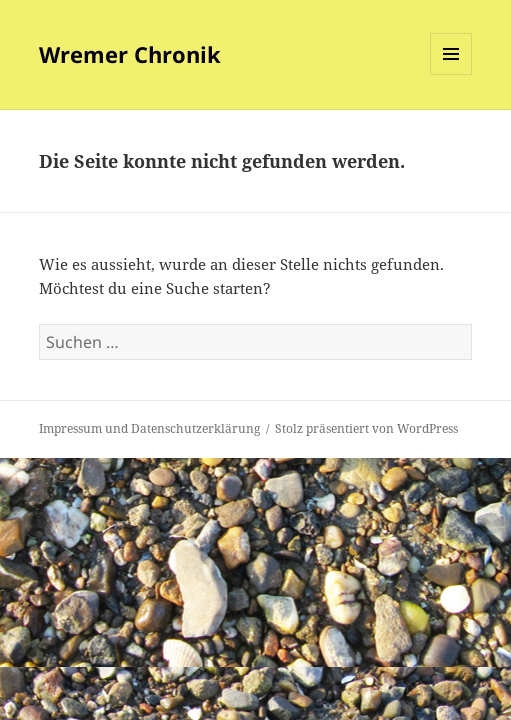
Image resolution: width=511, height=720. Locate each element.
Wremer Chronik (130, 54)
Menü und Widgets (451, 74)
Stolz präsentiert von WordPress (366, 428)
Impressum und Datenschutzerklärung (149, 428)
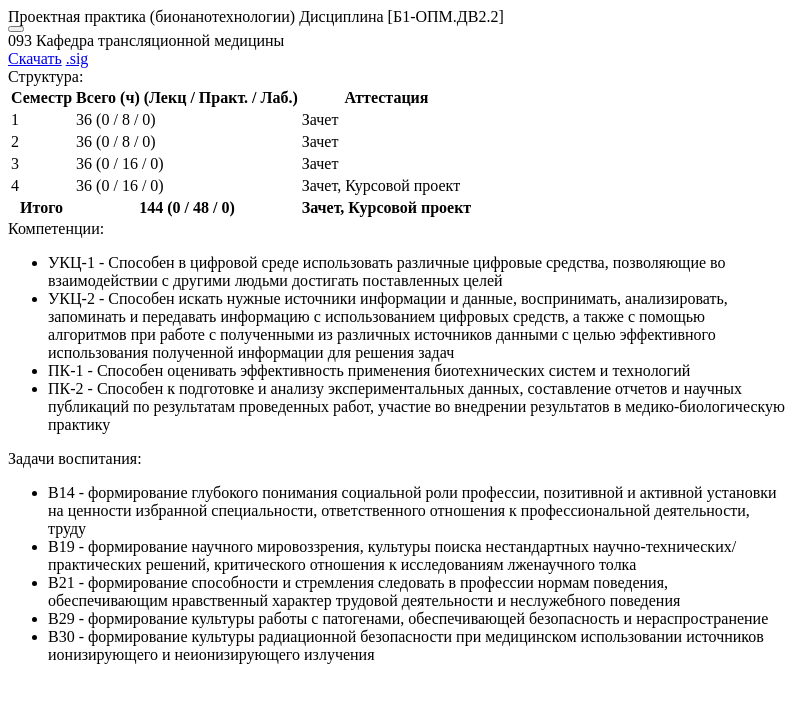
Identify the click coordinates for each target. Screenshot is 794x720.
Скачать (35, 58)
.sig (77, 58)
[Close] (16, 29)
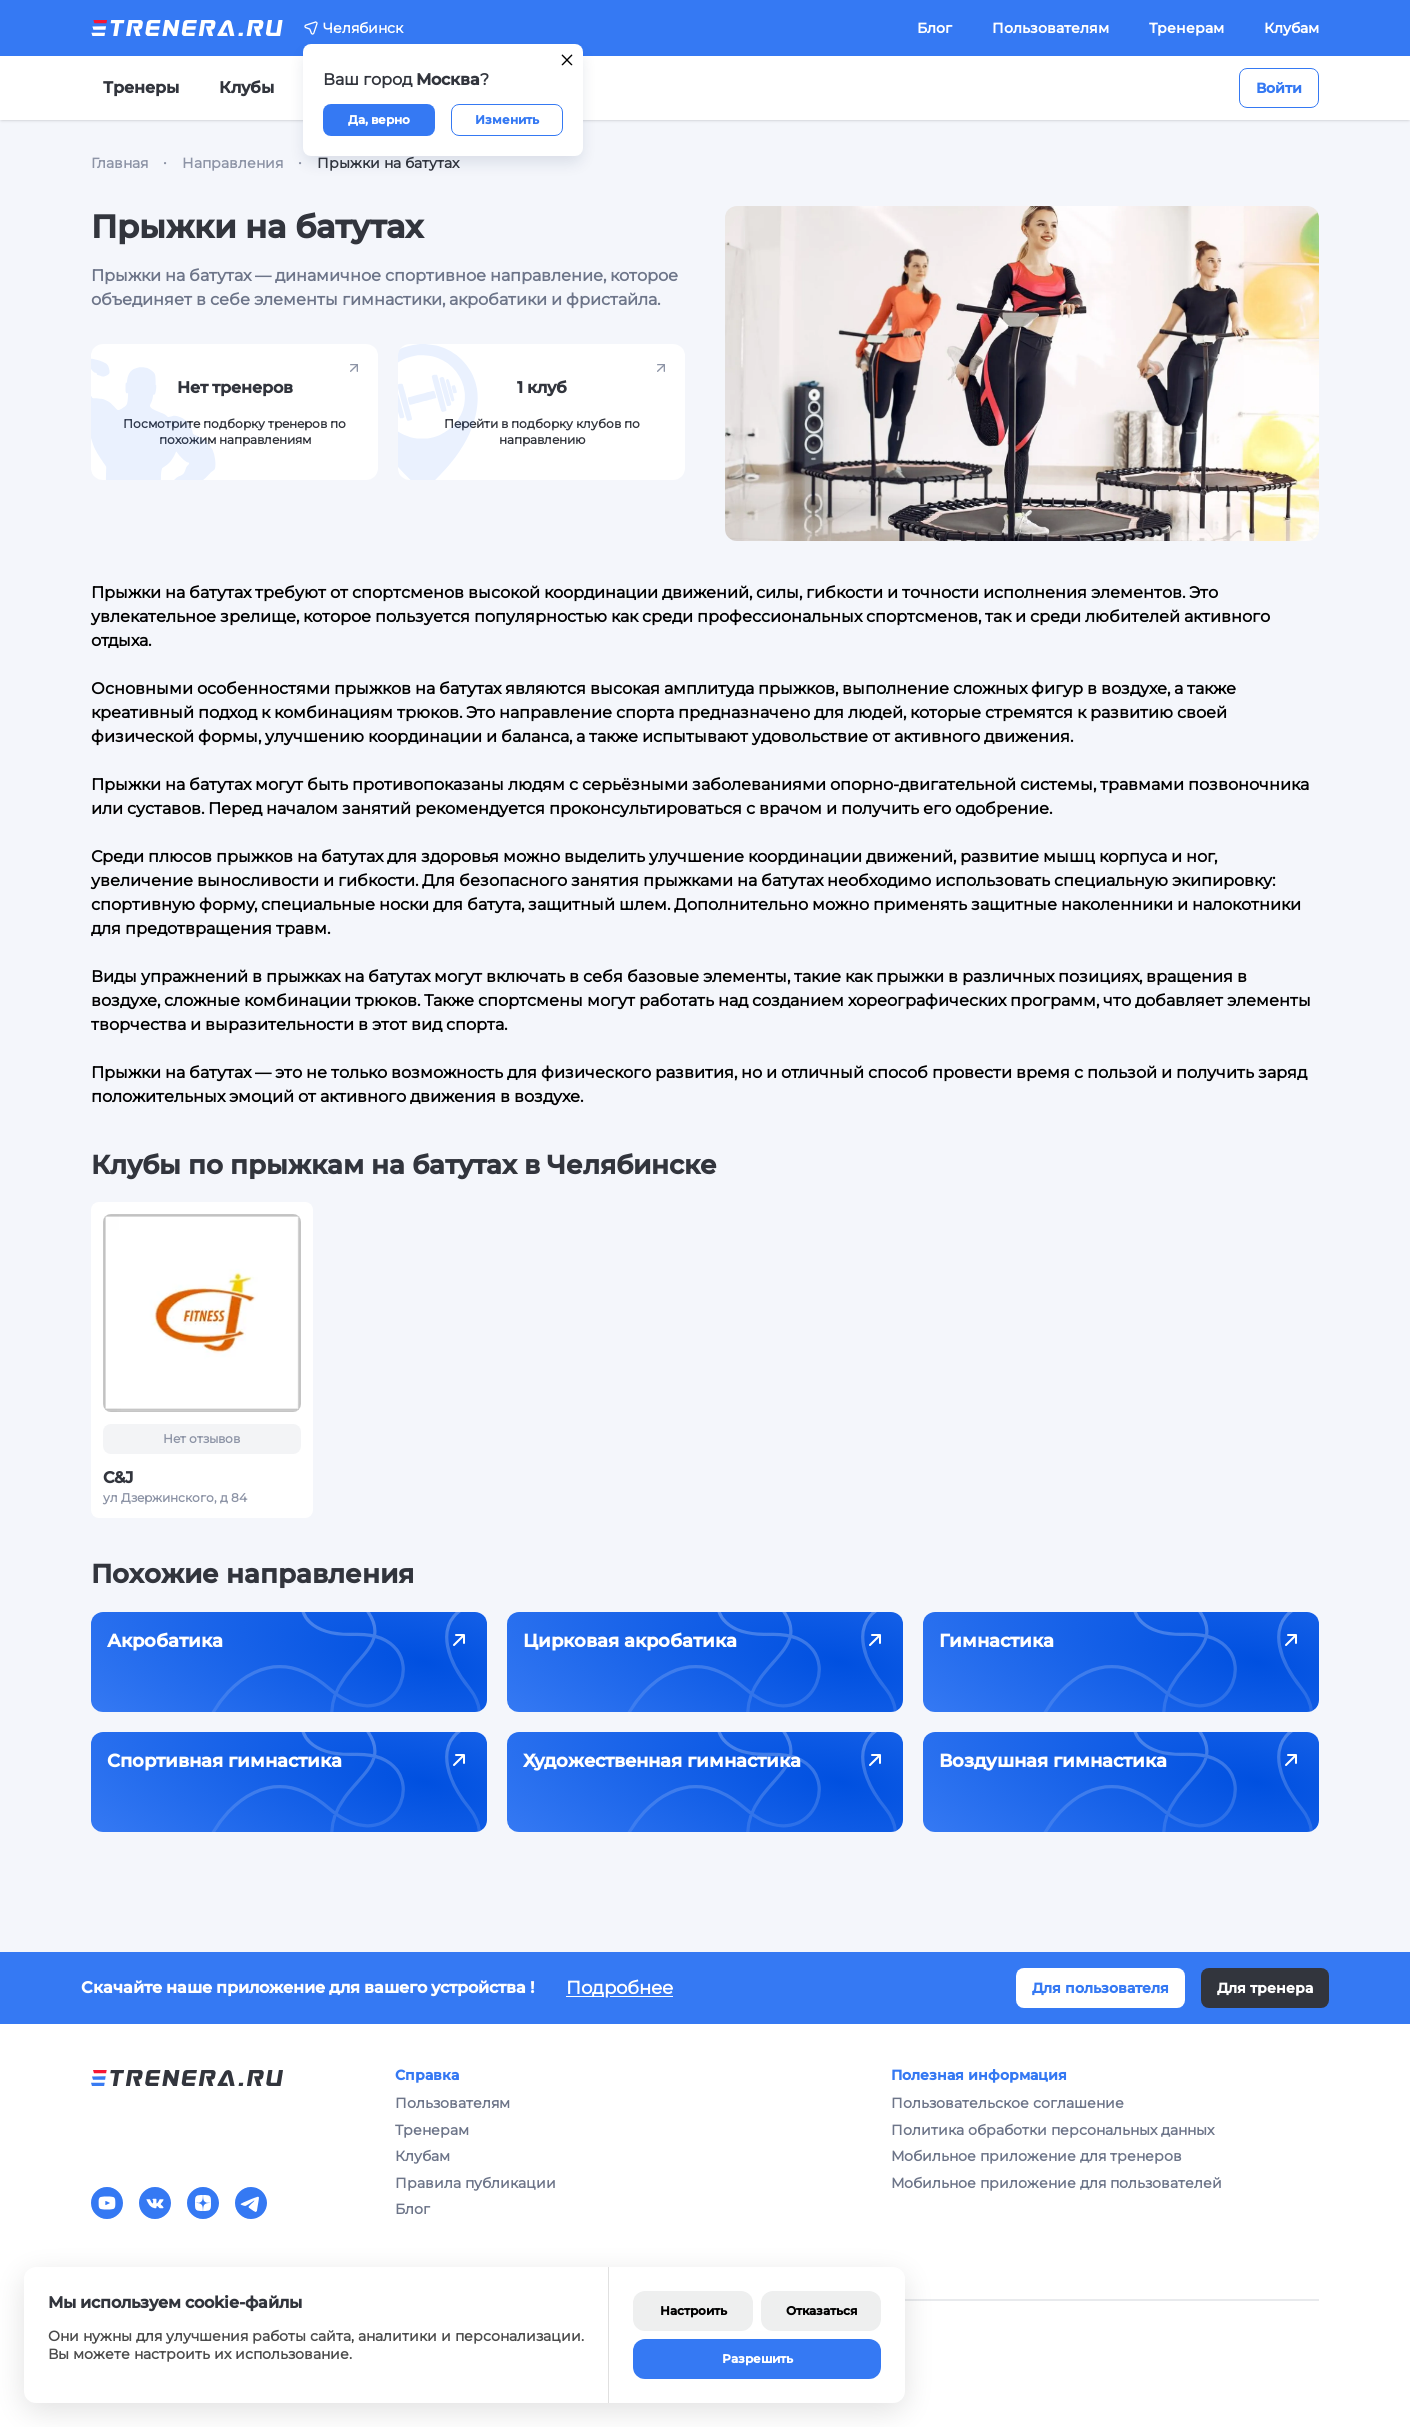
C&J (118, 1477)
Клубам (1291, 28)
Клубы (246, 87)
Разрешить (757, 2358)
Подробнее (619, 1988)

------------

Problem details. Leave out the pictures and repeat everything else in the records exactly.

Answer below.
Image resolution: width=511, height=720. Locate each element.
Wremer Chronik (130, 54)
Menü und Widgets (451, 74)
Stolz präsentiert von WordPress (366, 428)
Impressum und Datenschutzerklärung (149, 428)
Identify the click coordinates for each target. Screenshot is 794x720.
Скачать (35, 58)
.sig (77, 58)
[Close] (16, 29)
C&J (118, 1477)
Клубам (1291, 28)
Клубы (246, 87)
Разрешить (757, 2358)
Подробнее (619, 1988)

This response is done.